Start with \( y e^{-y} = x \) and differentiate by x: \( y + y x y' - x y' = 0 \) Use this curious identity:

\( \sum_{j=1}^{n} j^{j-1} (n-j)^{n-j} B(n,j) = n^n \)

where B is the binomial function. We find

\( y = \sum_{n=1}^{\infty} \frac{n^{n-1} x^n}/{n!} \)


ITEM 120 (Euler):

Series-acceleration transformation:

\( a_0 - a_1 + a_2 - ... = \sum_k \frac{(-1)^k \Delta^{(k)} (a_0)}{2^k} \)

Where the Delta's are forward differences on the series.

 

[lpetrich]

FLOWS AND ITERATED FUNCTIONS

ITEM 126 (Schroeppel):

Analytic flow for Newton's method for finding a square root:

\( f(x) = \frac{x^2 + a}{2x}\)

\( f^{(n)}(x) = \sqrt{a} \cdot \coth( 2^n \text{arccoth} (x/\sqrt{a})) \)

For iterating n times.

ITEM 127 (Schroeppel):

When is polynomial composition commutative? For p and q, p(q(x)) = q(p(x))?
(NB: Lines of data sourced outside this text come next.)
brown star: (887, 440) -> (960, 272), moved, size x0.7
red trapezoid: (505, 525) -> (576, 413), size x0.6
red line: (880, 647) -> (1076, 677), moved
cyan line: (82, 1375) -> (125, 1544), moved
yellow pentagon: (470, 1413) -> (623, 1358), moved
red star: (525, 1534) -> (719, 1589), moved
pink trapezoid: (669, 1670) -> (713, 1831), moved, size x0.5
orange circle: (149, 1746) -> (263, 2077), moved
It's commutative for purely linear polynomials, polynomials that are repeated compositions of some other polynomial, and in some other cases.

 

[lpetrich]

PI

Lots of stuff on Archimedes's constant.

Sum of arctangents:

\( \sum_i n_i \arctan (y_i/x_i) = \sum_i n_i \arg (x_i + i y_i) = \arg \prod_i (x_i + i y_i)^{n_i} \)

ITEM 139 (Ramanujan):

Some of his complicated but fast-converging formulas. How did he prove them?

ITEM 143 (Salamin):

How to compute elliptic integrals (integrals over square roots of cubic or quartic polynomials)
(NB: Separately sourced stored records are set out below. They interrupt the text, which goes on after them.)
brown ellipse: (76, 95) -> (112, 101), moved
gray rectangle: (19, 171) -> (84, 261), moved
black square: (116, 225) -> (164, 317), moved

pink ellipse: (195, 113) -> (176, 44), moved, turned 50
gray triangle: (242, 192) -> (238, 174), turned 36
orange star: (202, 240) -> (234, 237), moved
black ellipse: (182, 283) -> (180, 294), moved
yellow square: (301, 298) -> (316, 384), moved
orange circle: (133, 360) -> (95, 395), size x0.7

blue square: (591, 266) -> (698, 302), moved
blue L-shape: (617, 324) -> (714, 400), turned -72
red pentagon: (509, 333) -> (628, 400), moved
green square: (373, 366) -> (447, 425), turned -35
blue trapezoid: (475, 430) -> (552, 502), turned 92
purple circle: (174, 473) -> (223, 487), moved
There is a nice little algorithm for doing so called arithmetic-geometric mean. Start with some values connected to what one wants to compute. Then calculate their arithmetic and geometric means. Repeat on these results until the two values converge. For example:

Complete elliptic integral of the first kind: K(m) = (pi/2)/agm(1,sqrt(1-m))

 

[lpetrich]

ITEM 146: MUNCHING SQUARES --  Munching square -- cute display hack

ITEM 149 (Minsky): CIRCLE ALGORITHM

x' = x - e*y
y' = y + e*x'
(using the new x in the second equation)

One can also do a Chebyshev recurrence:

x'' = (2-e^2)*x' - x

ITEM 154 (Gosper):

The myth that any given programming language is machine independent is easily exploded by computing the sum of powers of 2.

• If the result loops with period = 1 with sign +, you are on a sign-magnitude machine.
• If the result loops with period = 1 at -1, you are on a twos-complement machine.
• If the result loops with period > 1, including the beginning, you are on a ones-complement machine.
• If the result loops with period > 1, not including the beginning, your machine isn't binary -- the pattern should tell you the base.
• If you run out of memory, you are on a string or Bignum system.
• If arithmetic overflow is a fatal error, some fascist pig with a read-only mind is trying to enforce machine independence. But the very ability to trap overflow is machine dependent.

I wrote a short program to do that, and I find that my iMac, with its Intel Core i7 CPU, does twos-complement integer arithmetic in every integer data type that it supports: 8-bit, 16-bit, 32-bit, and 64-bit.

Twos-complement seems to be universal among CPU chips, though it was anything but universal in older mainframe and minicomputer architectures. That's also true of power-of-2 data sizes.